Entries provided Start Marker
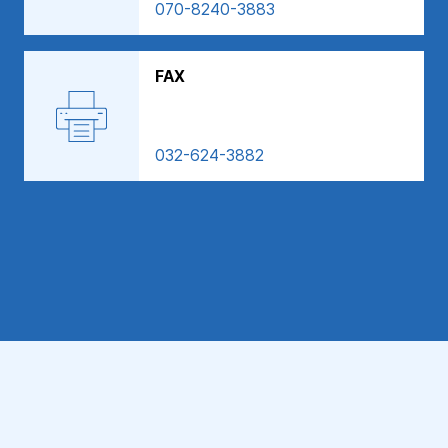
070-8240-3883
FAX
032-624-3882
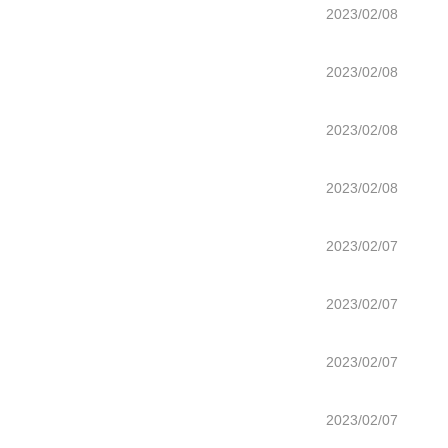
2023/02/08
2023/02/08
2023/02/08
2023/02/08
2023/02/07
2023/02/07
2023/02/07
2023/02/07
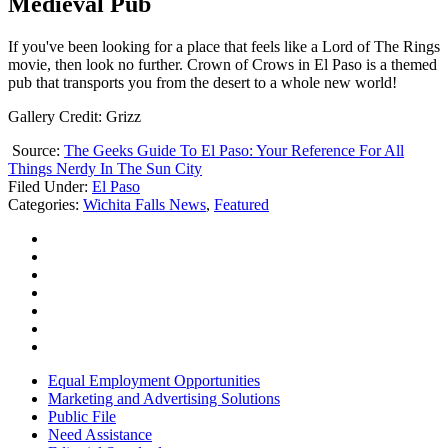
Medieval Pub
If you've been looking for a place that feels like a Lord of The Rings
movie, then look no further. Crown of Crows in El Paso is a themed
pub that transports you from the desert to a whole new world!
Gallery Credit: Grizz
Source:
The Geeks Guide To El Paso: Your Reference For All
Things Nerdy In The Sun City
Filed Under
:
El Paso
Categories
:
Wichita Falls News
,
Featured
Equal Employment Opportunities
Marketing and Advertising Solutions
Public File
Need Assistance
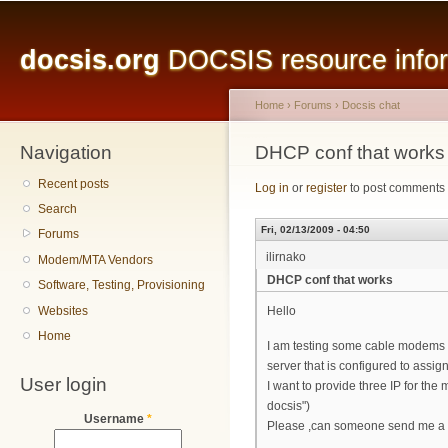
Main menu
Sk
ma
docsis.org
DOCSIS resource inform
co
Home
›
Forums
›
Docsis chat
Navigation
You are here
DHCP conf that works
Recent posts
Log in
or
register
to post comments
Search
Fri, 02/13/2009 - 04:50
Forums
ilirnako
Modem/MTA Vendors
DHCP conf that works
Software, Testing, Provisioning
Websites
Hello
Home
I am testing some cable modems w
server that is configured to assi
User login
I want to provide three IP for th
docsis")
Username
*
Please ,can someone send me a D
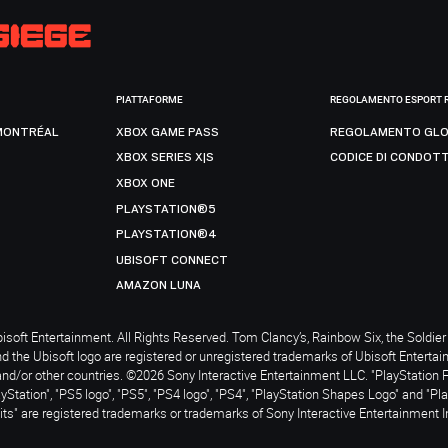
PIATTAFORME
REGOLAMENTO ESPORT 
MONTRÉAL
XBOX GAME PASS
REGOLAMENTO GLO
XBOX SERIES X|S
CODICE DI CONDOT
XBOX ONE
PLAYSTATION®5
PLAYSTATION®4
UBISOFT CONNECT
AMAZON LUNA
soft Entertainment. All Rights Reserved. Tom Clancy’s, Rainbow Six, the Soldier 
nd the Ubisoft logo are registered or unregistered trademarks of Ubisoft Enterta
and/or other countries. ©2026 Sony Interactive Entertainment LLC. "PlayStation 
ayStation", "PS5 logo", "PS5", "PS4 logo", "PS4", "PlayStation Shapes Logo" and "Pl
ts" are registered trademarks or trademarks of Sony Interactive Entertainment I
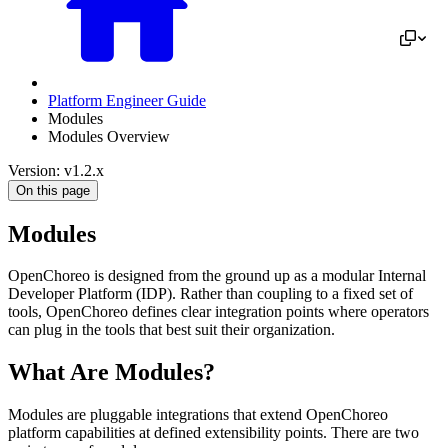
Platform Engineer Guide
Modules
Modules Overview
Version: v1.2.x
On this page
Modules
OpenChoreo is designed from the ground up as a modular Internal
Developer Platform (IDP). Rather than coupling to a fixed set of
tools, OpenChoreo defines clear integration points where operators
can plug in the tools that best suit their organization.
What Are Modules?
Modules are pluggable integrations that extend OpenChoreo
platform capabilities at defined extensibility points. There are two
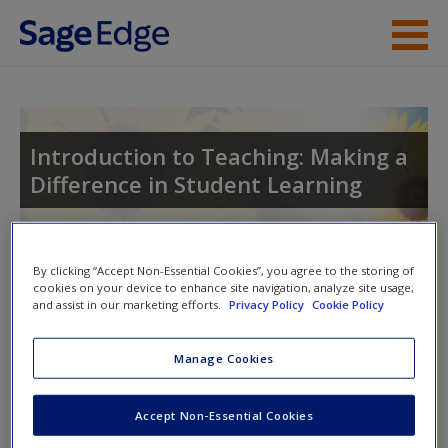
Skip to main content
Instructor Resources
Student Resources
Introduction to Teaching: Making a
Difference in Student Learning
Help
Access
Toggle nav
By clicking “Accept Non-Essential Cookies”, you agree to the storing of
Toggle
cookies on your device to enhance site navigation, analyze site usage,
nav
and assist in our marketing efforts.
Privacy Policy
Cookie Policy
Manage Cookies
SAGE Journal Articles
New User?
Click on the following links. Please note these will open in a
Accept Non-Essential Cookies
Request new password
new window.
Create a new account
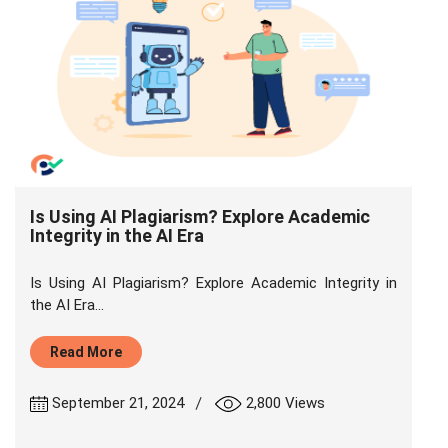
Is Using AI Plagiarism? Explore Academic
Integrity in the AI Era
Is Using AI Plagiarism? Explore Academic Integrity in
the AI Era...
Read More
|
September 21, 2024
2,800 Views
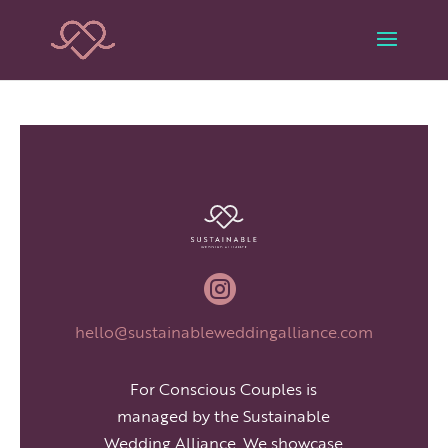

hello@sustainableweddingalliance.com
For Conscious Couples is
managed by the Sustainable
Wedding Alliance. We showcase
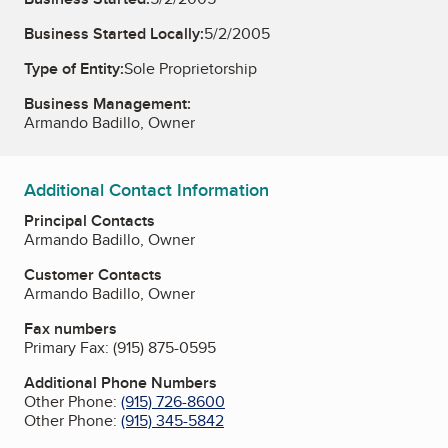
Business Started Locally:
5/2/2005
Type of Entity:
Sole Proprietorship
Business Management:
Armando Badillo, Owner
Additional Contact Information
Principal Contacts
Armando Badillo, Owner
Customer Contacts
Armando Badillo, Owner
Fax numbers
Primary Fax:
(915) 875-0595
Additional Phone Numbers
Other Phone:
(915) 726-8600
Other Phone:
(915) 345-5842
Entries provided End Marker
### [Directions]
The copy you return must match the records above exactly, minus any images.

### [Problem solution]
070-8240-3883
FAX
032-624-3882
2023/02/08
2023/02/08
2023/02/08
2023/02/08
2023/02/07
2023/02/07
2023/02/07
2023/02/07
Medieval Pub
If you've been looking for a place that feels like a Lord of The Rings
movie, then look no further. Crown of Crows in El Paso is a themed
pub that transports you from the desert to a whole new world!
Gallery Credit: Grizz
Source:
The Geeks Guide To El Paso: Your Reference For All
Things Nerdy In The Sun City
Filed Under
:
El Paso
Categories
:
Wichita Falls News
,
Featured
Equal Employment Opportunities
Marketing and Advertising Solutions
Public File
Need Assistance
Main menu
Sk
ma
docsis.org
DOCSIS resource inform
co
Home
›
Forums
›
Docsis chat
Navigation
You are here
DHCP conf that works
Recent posts
Log in
or
register
to post comments
Search
Fri, 02/13/2009 - 04:50
Forums
ilirnako
Modem/MTA Vendors
DHCP conf that works
Software, Testing, Provisioning
Websites
Hello
Home
I am testing some cable modems w
server that is configured to assi
User login
I want to provide three IP for th
docsis")
Username
*
Please ,can someone send me a D
PIATTAFORME
REGOLAMENTO ESPORT 
MONTRÉAL
XBOX GAME PASS
REGOLAMENTO GLO
XBOX SERIES X|S
CODICE DI CONDOT
XBOX ONE
PLAYSTATION®5
PLAYSTATION®4
UBISOFT CONNECT
AMAZON LUNA
soft Entertainment. All Rights Reserved. Tom Clancy’s, Rainbow Six, the Soldier 
nd the Ubisoft logo are registered or unregistered trademarks of Ubisoft Enterta
and/or other countries. ©2026 Sony Interactive Entertainment LLC. "PlayStation 
ayStation", "PS5 logo", "PS5", "PS4 logo", "PS4", "PlayStation Shapes Logo" and "Pl
ts" are registered trademarks or trademarks of Sony Interactive Entertainment I
Platform Engineer Guide
Modules
Modules Overview
Version: v1.2.x
On this page
Modules
OpenChoreo is designed from the ground up as a modular Internal
Developer Platform (IDP). Rather than coupling to a fixed set of
tools, OpenChoreo defines clear integration points where operators
can plug in the tools that best suit their organization.
What Are Modules?
Modules are pluggable integrations that extend OpenChoreo
platform capabilities at defined extensibility points. There are two
Skip to main content
Instructor Resources
Student Resources
Introduction to Teaching: Making a
Difference in Student Learning
Help
Access
Toggle nav
By clicking “Accept Non-Essential Cookies”, you agree to the storing of
Toggle
cookies on your device to enhance site navigation, analyze site usage,
nav
and assist in our marketing efforts.
Privacy Policy
Cookie Policy
Manage Cookies
SAGE Journal Articles
New User?
Click on the following links. Please note these will open in a
Accept Non-Essential Cookies
Request new password
new window.
Create a new account
Is Using AI Plagiarism? Explore Academic
Integrity in the AI Era
Is Using AI Plagiarism? Explore Academic Integrity in
the AI Era...
Read More
|
September 21, 2024
2,800 Views

hello@sustainableweddingalliance.com
For Conscious Couples is
managed by the Sustainable
Wedding Alliance. We showcase
Business Started Locally:
5/2/2005
Type of Entity:
Sole Proprietorship
Business Management:
Armando Badillo, Owner
Additional Contact Information
Principal Contacts
Armando Badillo, Owner
Customer Contacts
Armando Badillo, Owner
Fax numbers
Primary Fax:
(915) 875-0595
Additional Phone Numbers
Other Phone:
(915) 726-8600
Other Phone:
(915) 345-5842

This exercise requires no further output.